**Exercise goal**
With pictures excluded, copy word for word the lines in the data below from the line containing "Tu cartera de inversión" through the line containing "soffrire in futuro di artrosi del ginocchio.".

[Extracted page text data]
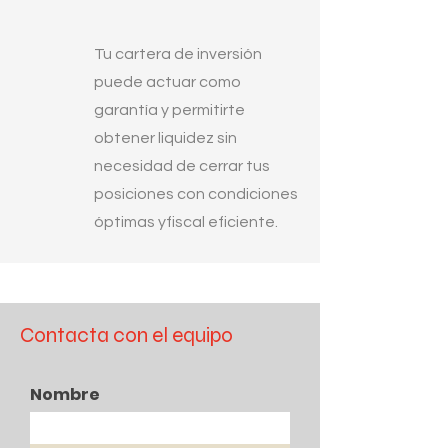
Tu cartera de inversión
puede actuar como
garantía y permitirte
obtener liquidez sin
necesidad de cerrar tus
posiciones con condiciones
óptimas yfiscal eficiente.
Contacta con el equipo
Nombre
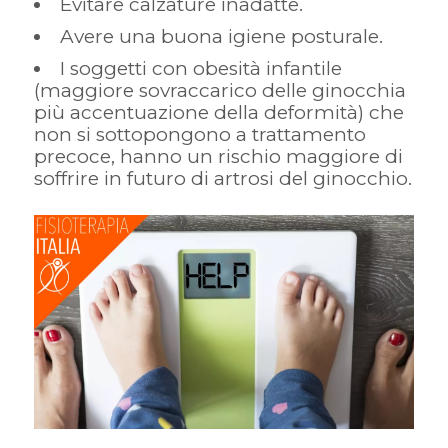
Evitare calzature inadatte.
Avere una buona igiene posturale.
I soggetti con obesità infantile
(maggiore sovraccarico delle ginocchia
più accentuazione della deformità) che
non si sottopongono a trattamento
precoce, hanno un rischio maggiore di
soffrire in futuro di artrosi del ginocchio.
--
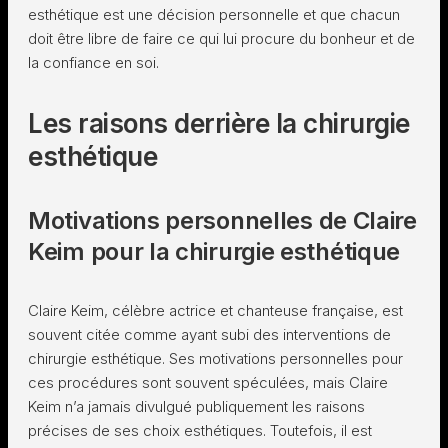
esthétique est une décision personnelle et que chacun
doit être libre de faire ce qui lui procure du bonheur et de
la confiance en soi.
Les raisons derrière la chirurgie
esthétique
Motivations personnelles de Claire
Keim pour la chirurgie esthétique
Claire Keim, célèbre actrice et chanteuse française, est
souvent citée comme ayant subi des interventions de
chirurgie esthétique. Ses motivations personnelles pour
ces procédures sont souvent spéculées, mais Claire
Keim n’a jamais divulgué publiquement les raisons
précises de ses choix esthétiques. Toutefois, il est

**Result of this task**
Tu cartera de inversión
puede actuar como
garantía y permitirte
obtener liquidez sin
necesidad de cerrar tus
posiciones con condiciones
óptimas yfiscal eficiente.
Contacta con el equipo
Nombre
Evitare calzature inadatte.
Avere una buona igiene posturale.
I soggetti con obesità infantile
(maggiore sovraccarico delle ginocchia
più accentuazione della deformità) che
non si sottopongono a trattamento
precoce, hanno un rischio maggiore di
soffrire in futuro di artrosi del ginocchio.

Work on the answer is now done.